8. Accounts per collector – Any new medical practice should employ one medical biller for 350 to 400 cases per month. Also there must be one billing collector assigned ot every 800 accounts when there is outstanding accounts receivable. The office manager must monitor the collection activity closely so these cases are being worked on every 2 to 4 weeks.

9. Aged accounts receivable greater than 60 and 120 days – Less than 20 percent of cases in accounts receivable should be there for more than 60 days, and less than 10 percent should be there for more than 120 days.

10. Cash collections – The cash collections should be a percent of net revenue, with the collection goal of 100 percent of your monthly average net revenue for the preceding three months.

Best Practices

1. Post your targets – Setting goals is a wonderful motivator for office and billing staff members. You should put targets on display and reward the employee when he/she meets or beats the target. One way to do this is post a monthly cash collections goal and give the employees motivation to do better. When someone meets a target, have the entire medical billing and office staff treated to a free lunch.

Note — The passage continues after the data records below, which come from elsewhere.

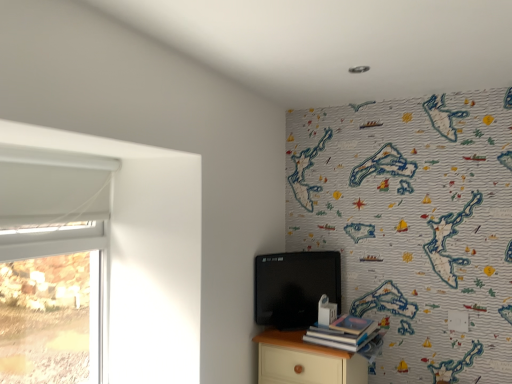 Question: From the image's perspective, relative to hardcover book at lower right, is light wood nightstand at lower right above or below?

Choices:
 (A) below
 (B) above

Answer: (A)

Question: Would you say light wood nightstand at lower right is to the left or to the right of hardcover book at lower right in the picture?

Choices:
 (A) left
 (B) right

Answer: (A)

Question: Which object is positioned farthest from the matte black tv at center?

Choices:
 (A) white plastic window at left
 (B) hardcover book at lower right
 (C) light wood nightstand at lower right

Answer: (A)

Question: Which object is the farthest from the light wood nightstand at lower right?

Choices:
 (A) hardcover book at lower right
 (B) white plastic window at left
 (C) matte black tv at center

Answer: (B) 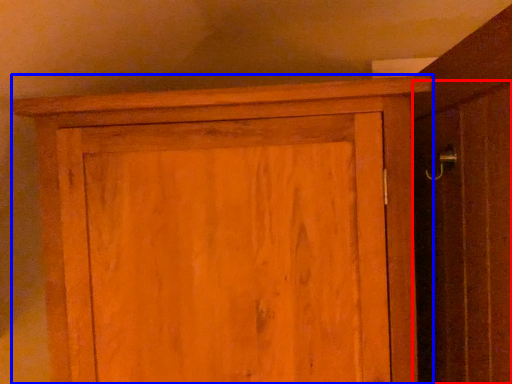 Question: Among these objects, which one is farthest to the camera, screen door (highlighted by a red box) or cupboard (highlighted by a blue box)?

Choices:
 (A) screen door
 (B) cupboard

Answer: (B) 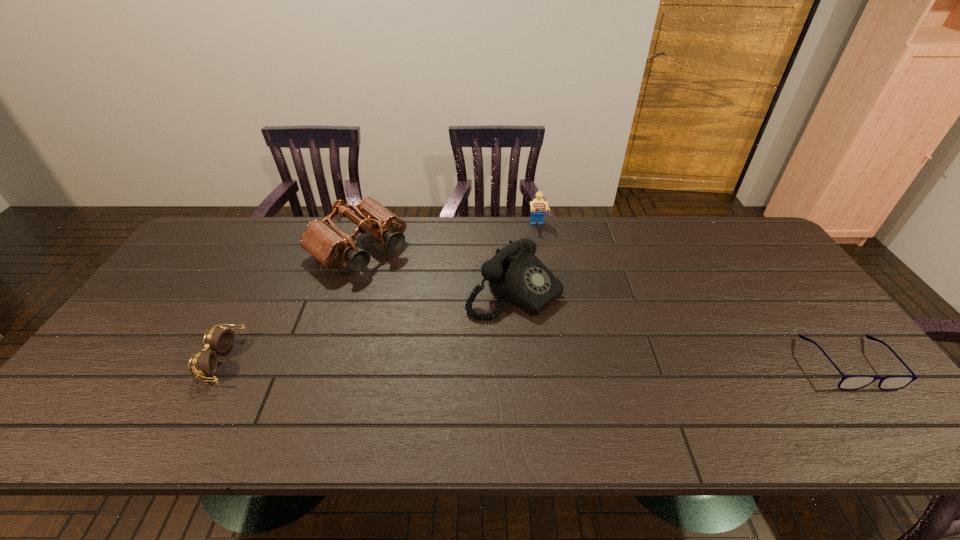 Identify the location of the fourth tallest object. The width and height of the screenshot is (960, 540). (203, 363).

I want to click on the leftmost object, so click(x=203, y=363).

Locate an element on the screen. The height and width of the screenshot is (540, 960). spectacles is located at coordinates (849, 382).

In order to click on the rightmost object in this screenshot , I will do pos(849,382).

Where is `telephone`? telephone is located at coordinates (514, 273).

At what (x,y) coordinates should I click in order to perform the action: click on the fourth object from right to left. Please return your answer as a coordinate pair (x, y). Looking at the image, I should click on (322, 239).

In order to click on Lego in this screenshot , I will do `click(537, 205)`.

You are a GUI agent. You are given a task and a screenshot of the screen. Output one action in this format:
    pyautogui.click(x=<x>, y=<y>)
    Task: Click on the vacant space located 0.120m through the lenses of the second shortest object
    
    Given the screenshot: What is the action you would take?
    pyautogui.click(x=157, y=360)

The image size is (960, 540). Identify the location of free space located through the lenses of the second shortest object. (161, 360).

I want to click on blank area located through the lenses of the second shortest object, so click(x=186, y=360). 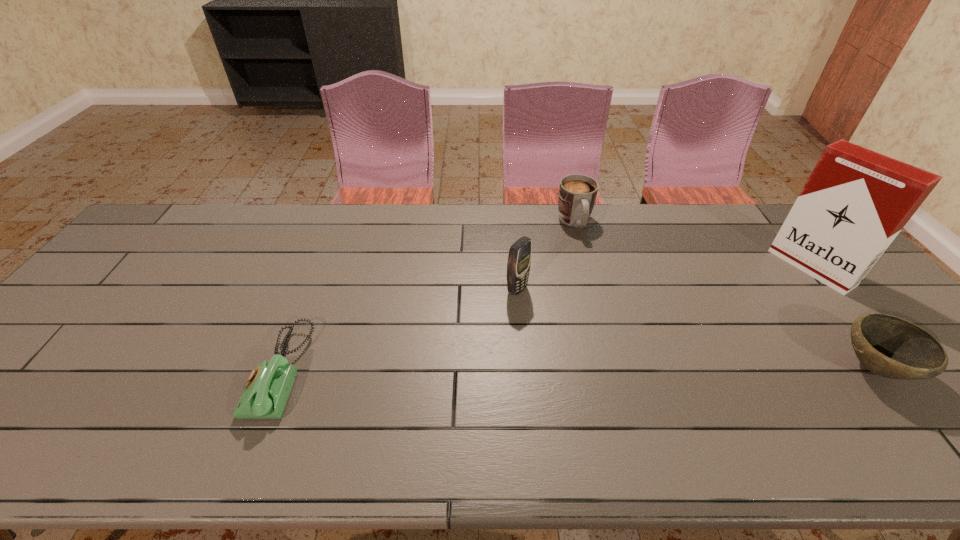 In the image, there is a desktop. In order to click on vacant region at the near edge in this screenshot , I will do `click(328, 393)`.

Find the location of a particular element. The height and width of the screenshot is (540, 960). blank space at the left edge of the desktop is located at coordinates (131, 258).

The image size is (960, 540). In order to click on free space at the near left corner of the desktop in this screenshot , I will do `click(56, 384)`.

Where is `empty space between the leftmost object and the cigarette_case`? This screenshot has height=540, width=960. empty space between the leftmost object and the cigarette_case is located at coordinates (546, 320).

I want to click on free space between the third shortest object and the fourth object from right to left, so click(546, 256).

Where is `free area in between the mug and the fourth object from right to left`? free area in between the mug and the fourth object from right to left is located at coordinates (546, 256).

Locate an element on the screen. vacant space that's between the bowl and the third object from left to right is located at coordinates (725, 295).

This screenshot has height=540, width=960. In order to click on free space between the fourth shortest object and the tallest object in this screenshot , I will do `click(664, 279)`.

Identify the location of empty location between the shortest object and the bowl. This screenshot has width=960, height=540. (578, 369).

Where is `unoccupied area between the cigarette_case and the second tallest object`? unoccupied area between the cigarette_case and the second tallest object is located at coordinates (664, 279). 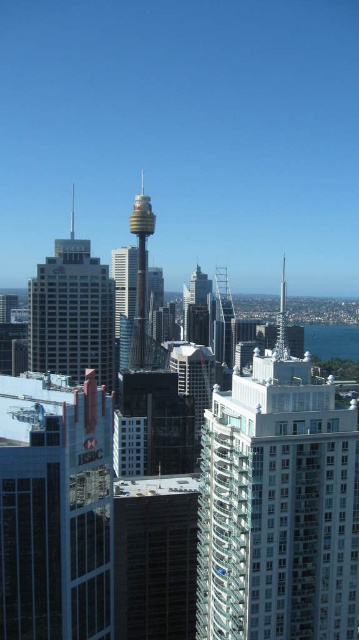 Question: Is glassy reflective building at center further to camera compared to matte gray skyscraper at center?

Choices:
 (A) yes
 (B) no

Answer: (B)

Question: Is glassy reflective building at center to the left of matte gray skyscraper at center from the viewer's perspective?

Choices:
 (A) no
 (B) yes

Answer: (B)

Question: Which object is closer to the camera taking this photo?

Choices:
 (A) matte gray skyscraper at center
 (B) glassy reflective building at center

Answer: (B)

Question: Which point is closer to the camera?

Choices:
 (A) (2, 637)
 (B) (66, 326)

Answer: (A)

Question: Is glassy reflective building at center above matte gray skyscraper at center?

Choices:
 (A) yes
 (B) no

Answer: (B) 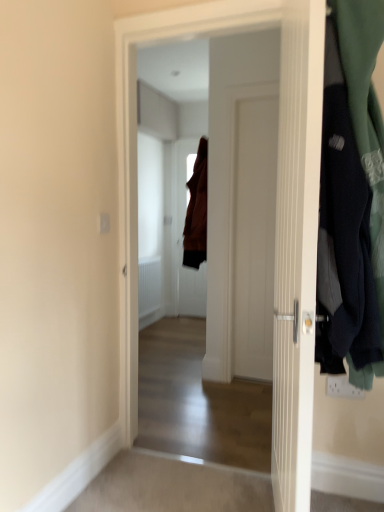 Locate an element on the screen. Image resolution: width=384 pixels, height=512 pixels. brown fabric door at center, which ranks as the first door in back-to-front order is located at coordinates (186, 237).

The height and width of the screenshot is (512, 384). Describe the element at coordinates (276, 210) in the screenshot. I see `white wooden door at center, the 2th door positioned from the back` at that location.

Where is `white wooden door at center, arranged as the second door when viewed from the front`? This screenshot has width=384, height=512. white wooden door at center, arranged as the second door when viewed from the front is located at coordinates (276, 210).

Where is `dark blue fabric at right`? dark blue fabric at right is located at coordinates (353, 190).

Where is `white wooden door at center, which appears as the 3th door when viewed from the back`? white wooden door at center, which appears as the 3th door when viewed from the back is located at coordinates (296, 249).

Do you think white wooden door at center, which appears as the 3th door when viewed from the back, is within brown fabric door at center, which ranks as the first door in back-to-front order, or outside of it?

white wooden door at center, which appears as the 3th door when viewed from the back, cannot be found inside brown fabric door at center, which ranks as the first door in back-to-front order.

Is white wooden door at center, which appears as the 3th door when viewed from the back, touching brown fabric door at center, which ranks as the first door in back-to-front order?

No, white wooden door at center, which appears as the 3th door when viewed from the back, is not beside brown fabric door at center, which ranks as the first door in back-to-front order.

Looking at this image, who is more distant, white wooden door at center, which appears as the 3th door when viewed from the back, or brown fabric door at center, which ranks as the first door in back-to-front order?

brown fabric door at center, which ranks as the first door in back-to-front order, is more distant.

How different are the orientations of white wooden door at center, acting as the 1th door starting from the front, and brown fabric door at center, which appears as the 3th door when viewed from the front, in degrees?

The angle between the facing direction of white wooden door at center, acting as the 1th door starting from the front, and the facing direction of brown fabric door at center, which appears as the 3th door when viewed from the front, is 78.1 degrees.

From the image's perspective, which is below, dark blue fabric at right or white wooden door at center, acting as the 1th door starting from the front?

white wooden door at center, acting as the 1th door starting from the front, from the image's perspective.

Is dark blue fabric at right aimed at white wooden door at center, which appears as the 3th door when viewed from the back?

Yes, dark blue fabric at right is facing white wooden door at center, which appears as the 3th door when viewed from the back.

From the picture: Which object is wider, dark blue fabric at right or white wooden door at center, which appears as the 3th door when viewed from the back?

dark blue fabric at right.

Which object is further away from the camera taking this photo, dark blue fabric at right or white wooden door at center, which appears as the 3th door when viewed from the back?

white wooden door at center, which appears as the 3th door when viewed from the back.

Can you confirm if brown fabric door at center, which ranks as the first door in back-to-front order, is smaller than white wooden door at center, which appears as the 3th door when viewed from the back?

Correct, brown fabric door at center, which ranks as the first door in back-to-front order, occupies less space than white wooden door at center, which appears as the 3th door when viewed from the back.

How much distance is there between brown fabric door at center, which ranks as the first door in back-to-front order, and white wooden door at center, which appears as the 3th door when viewed from the back?

They are 3.35 meters apart.

Is point (185, 266) positioned after point (277, 289)?

Yes, point (185, 266) is farther from viewer.

From a real-world perspective, is brown fabric door at center, which appears as the 3th door when viewed from the front, located higher than white wooden door at center, which appears as the 3th door when viewed from the back?

Correct, in the physical world, brown fabric door at center, which appears as the 3th door when viewed from the front, is higher than white wooden door at center, which appears as the 3th door when viewed from the back.

Can you tell me how much white wooden door at center, which appears as the 3th door when viewed from the back, and dark blue fabric at right differ in facing direction?

176 degrees separate the facing orientations of white wooden door at center, which appears as the 3th door when viewed from the back, and dark blue fabric at right.

Who is shorter, white wooden door at center, which appears as the 3th door when viewed from the back, or dark blue fabric at right?

Standing shorter between the two is dark blue fabric at right.

Is dark blue fabric at right located within white wooden door at center, acting as the 1th door starting from the front?

No, dark blue fabric at right is not inside white wooden door at center, acting as the 1th door starting from the front.

Does point (279, 109) appear closer or farther from the camera than point (352, 168)?

Point (279, 109).

Measure the distance between white wooden door at center, arranged as the second door when viewed from the front, and brown fabric door at center, which appears as the 3th door when viewed from the front.

2.93 meters.

Is white wooden door at center, arranged as the second door when viewed from the front, bigger or smaller than brown fabric door at center, which appears as the 3th door when viewed from the front?

In the image, white wooden door at center, arranged as the second door when viewed from the front, appears to be larger than brown fabric door at center, which appears as the 3th door when viewed from the front.

From the image's perspective, which one is positioned higher, white wooden door at center, arranged as the second door when viewed from the front, or brown fabric door at center, which appears as the 3th door when viewed from the front?

brown fabric door at center, which appears as the 3th door when viewed from the front, appears higher in the image.

Considering the positions of objects white wooden door at center, arranged as the second door when viewed from the front, and white wooden door at center, acting as the 1th door starting from the front, in the image provided, who is behind, white wooden door at center, arranged as the second door when viewed from the front, or white wooden door at center, acting as the 1th door starting from the front,?

white wooden door at center, arranged as the second door when viewed from the front, is behind.

Can you confirm if white wooden door at center, arranged as the second door when viewed from the front, is positioned to the right of white wooden door at center, which appears as the 3th door when viewed from the back?

No, white wooden door at center, arranged as the second door when viewed from the front, is not to the right of white wooden door at center, which appears as the 3th door when viewed from the back.

Is there a large distance between white wooden door at center, the 2th door positioned from the back, and white wooden door at center, acting as the 1th door starting from the front?

white wooden door at center, the 2th door positioned from the back, is near white wooden door at center, acting as the 1th door starting from the front, not far away.

Can you confirm if white wooden door at center, the 2th door positioned from the back, is shorter than white wooden door at center, acting as the 1th door starting from the front?

In fact, white wooden door at center, the 2th door positioned from the back, may be taller than white wooden door at center, acting as the 1th door starting from the front.

Based on the photo, is brown fabric door at center, which appears as the 3th door when viewed from the front, to the left or to the right of dark blue fabric at right in the image?

Result: brown fabric door at center, which appears as the 3th door when viewed from the front, is positioned on dark blue fabric at right's left side.

Is dark blue fabric at right inside brown fabric door at center, which ranks as the first door in back-to-front order?

Actually, dark blue fabric at right is outside brown fabric door at center, which ranks as the first door in back-to-front order.

Who is more distant, brown fabric door at center, which appears as the 3th door when viewed from the front, or dark blue fabric at right?

brown fabric door at center, which appears as the 3th door when viewed from the front, is further from the camera.

Is there a large distance between brown fabric door at center, which ranks as the first door in back-to-front order, and dark blue fabric at right?

That's right, there is a large distance between brown fabric door at center, which ranks as the first door in back-to-front order, and dark blue fabric at right.

In order to click on door located underneath the brown fabric door at center, which appears as the 3th door when viewed from the front (from a real-world perspective) in this screenshot , I will do `click(296, 249)`.

Where is `closet that is in front of the white wooden door at center, which appears as the 3th door when viewed from the back`? This screenshot has width=384, height=512. closet that is in front of the white wooden door at center, which appears as the 3th door when viewed from the back is located at coordinates (353, 190).

From the image, which object appears to be nearer to brown fabric door at center, which ranks as the first door in back-to-front order, dark blue fabric at right or white wooden door at center, which appears as the 3th door when viewed from the back?

white wooden door at center, which appears as the 3th door when viewed from the back.

Estimate the real-world distances between objects in this image. Which object is further from dark blue fabric at right, white wooden door at center, which appears as the 3th door when viewed from the back, or brown fabric door at center, which ranks as the first door in back-to-front order?

brown fabric door at center, which ranks as the first door in back-to-front order, is further to dark blue fabric at right.

When comparing their distances from brown fabric door at center, which ranks as the first door in back-to-front order, does white wooden door at center, the 2th door positioned from the back, or dark blue fabric at right seem closer?

white wooden door at center, the 2th door positioned from the back.

Based on their spatial positions, is brown fabric door at center, which appears as the 3th door when viewed from the front, or white wooden door at center, the 2th door positioned from the back, further from dark blue fabric at right?

brown fabric door at center, which appears as the 3th door when viewed from the front, lies further to dark blue fabric at right than the other object.

Estimate the real-world distances between objects in this image. Which object is closer to white wooden door at center, the 2th door positioned from the back, white wooden door at center, acting as the 1th door starting from the front, or brown fabric door at center, which ranks as the first door in back-to-front order?

Among the two, white wooden door at center, acting as the 1th door starting from the front, is located nearer to white wooden door at center, the 2th door positioned from the back.

From the image, which object appears to be nearer to brown fabric door at center, which appears as the 3th door when viewed from the front, dark blue fabric at right or white wooden door at center, arranged as the second door when viewed from the front?

white wooden door at center, arranged as the second door when viewed from the front, lies closer to brown fabric door at center, which appears as the 3th door when viewed from the front, than the other object.

Which object lies further to the anchor point dark blue fabric at right, brown fabric door at center, which ranks as the first door in back-to-front order, or white wooden door at center, which appears as the 3th door when viewed from the back?

brown fabric door at center, which ranks as the first door in back-to-front order, is further to dark blue fabric at right.

Based on their spatial positions, is dark blue fabric at right or brown fabric door at center, which appears as the 3th door when viewed from the front, closer to white wooden door at center, acting as the 1th door starting from the front?

dark blue fabric at right lies closer to white wooden door at center, acting as the 1th door starting from the front, than the other object.

Locate an element on the screen. The height and width of the screenshot is (512, 384). door positioned between white wooden door at center, acting as the 1th door starting from the front, and brown fabric door at center, which ranks as the first door in back-to-front order, from near to far is located at coordinates (276, 210).

Where is `door between dark blue fabric at right and white wooden door at center, arranged as the second door when viewed from the front, along the z-axis`? The width and height of the screenshot is (384, 512). door between dark blue fabric at right and white wooden door at center, arranged as the second door when viewed from the front, along the z-axis is located at coordinates (296, 249). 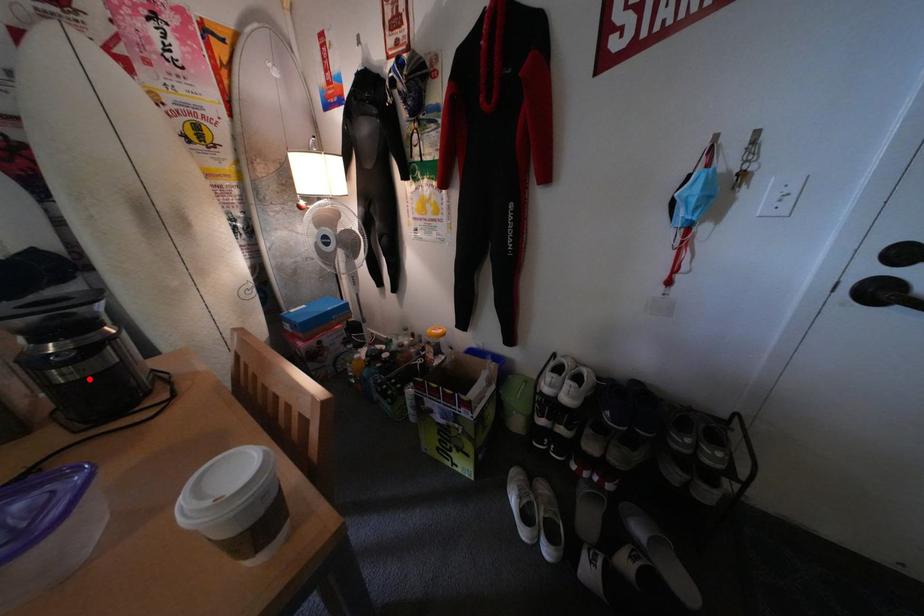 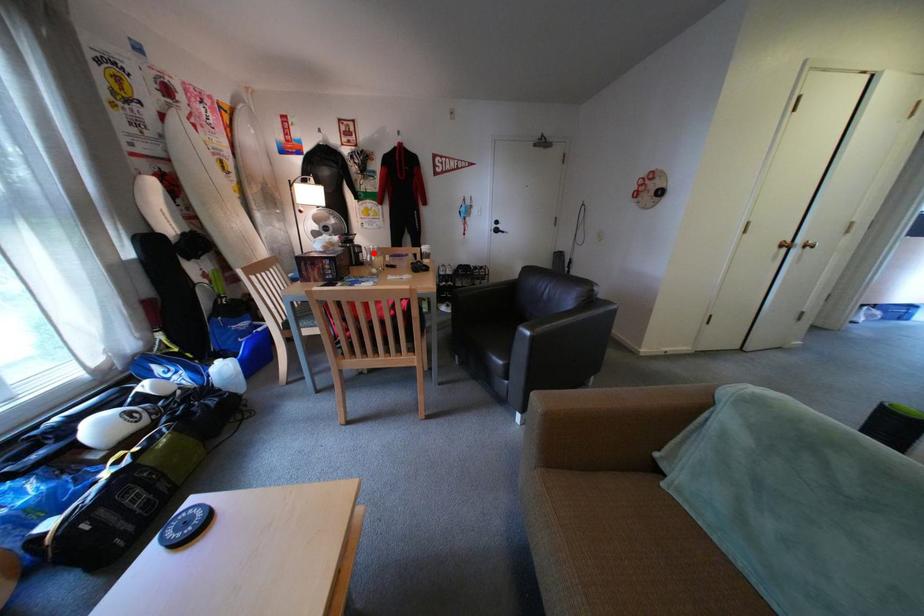 I am providing you with two images of the same scene from different viewpoints. A red point is marked on the first image and another point is marked on the second image. Are the points marked in image1 and image2 representing the same 3D position?

Yes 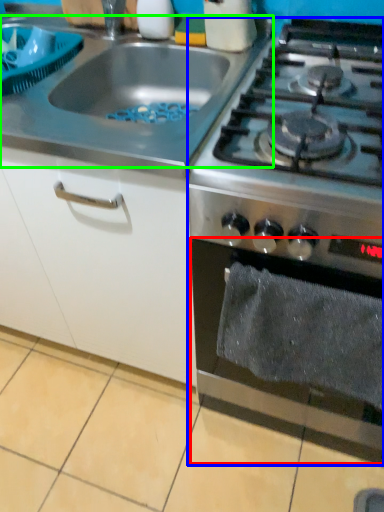 Question: Based on their relative distances, which object is farther from oven (highlighted by a red box)? Choose from gas stove (highlighted by a blue box) and gas stove (highlighted by a green box).

Choices:
 (A) gas stove
 (B) gas stove

Answer: (B) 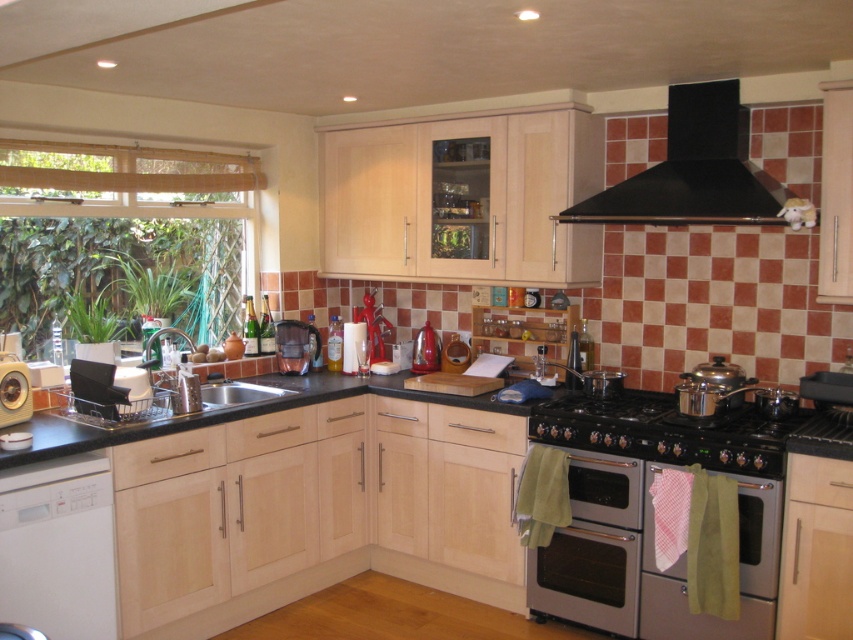 Consider the image. You are a home inspector checking the kitchen layout. You notice the wooden blinds at left and the white matte dishwasher at lower left. Which object is positioned higher in the image?

The wooden blinds at left is above the white matte dishwasher at lower left, so the wooden blinds at left is positioned higher in the image.

Based on the photo, you are a chef preparing to clean the kitchen. You need to wipe the wooden blinds at left and the matte plastic coffee maker at center. Which one should you clean first if you want to start from the highest point?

2. Post the pertinent figures – A different approach to take is to display actual figures associated with the day’s work. You can track reimbursement on a board in the business office area. This is an “in-your-face” indication of how the business is doing.

3. Conduct a “core audit” – A core audit is a comprehensive review of your revenue cycle, from the beginning of the billing and collection process to the completion. This should be done when a high percentage of the accounts receivable falls in the 90-day and over range. This involves verifying insurance benefits, doing precertifications, and following up with pre-authorizations. The medical facility is required to call the insurance carrier to verify that the precertification covers the expected service to avoid potential denials.

4. Instruct coders to code for all items and services – Under the new ASC payment system, all items and services must be coded to adequately capture reimbursement. Coders should be trained to code out everything in the medical record note. These codes go through CCI edits to assure there are no issues/errors with bundling specifications.

5. Secondary payers – For certain cases where secondary payers are involved, the medical biller must pay close attention to the rules and regulations so that there are no missed reimbursements. It may be necessary to attach the primary payer’s explanation of benefits to the claim when filing to the secondary payer to prove which procedures that the primary payer did not cover.

6. Identify barriers affecting physician dictation – One common issue that holds up the medical billing process is delayed dictation. The medical biller should work to identify the cause and see what he/she can do to assist the physician in completing the dictation in a timely manner. I

7. Do not blindly rely on clearinghouse’s messages – The software vendor and clearinghouse must have a working relationship in order to process claims. Claims fall to the wayside and are not accepted by the payer when there are problems with the clearinghouse.

8. Hold collectors accountable – In the case of collections, the medical billing manager is often juggling many accounts. This makes it easy for errors to occur. When this happens, the impact of decreased revenue could be devastating. The collections process is to be structured and accountability assigned to certain individuals to assure that monies are received to the practice.

9. Get paid for high-ticket disposables – Do not miss opportunities to collect from implants and disposables. This could result in loss of hundreds or even thousands of dollars. The medical biller must have close communication between the materials manager.

10. Document payer rules – To avoid spending time on appeals, it is important to document payer rules. Payers are not willing to share these rules and many time questions about policies will go unanswered. If the payer will not assist the medical biller, then it is the responsibility of the medical biller to find these things out.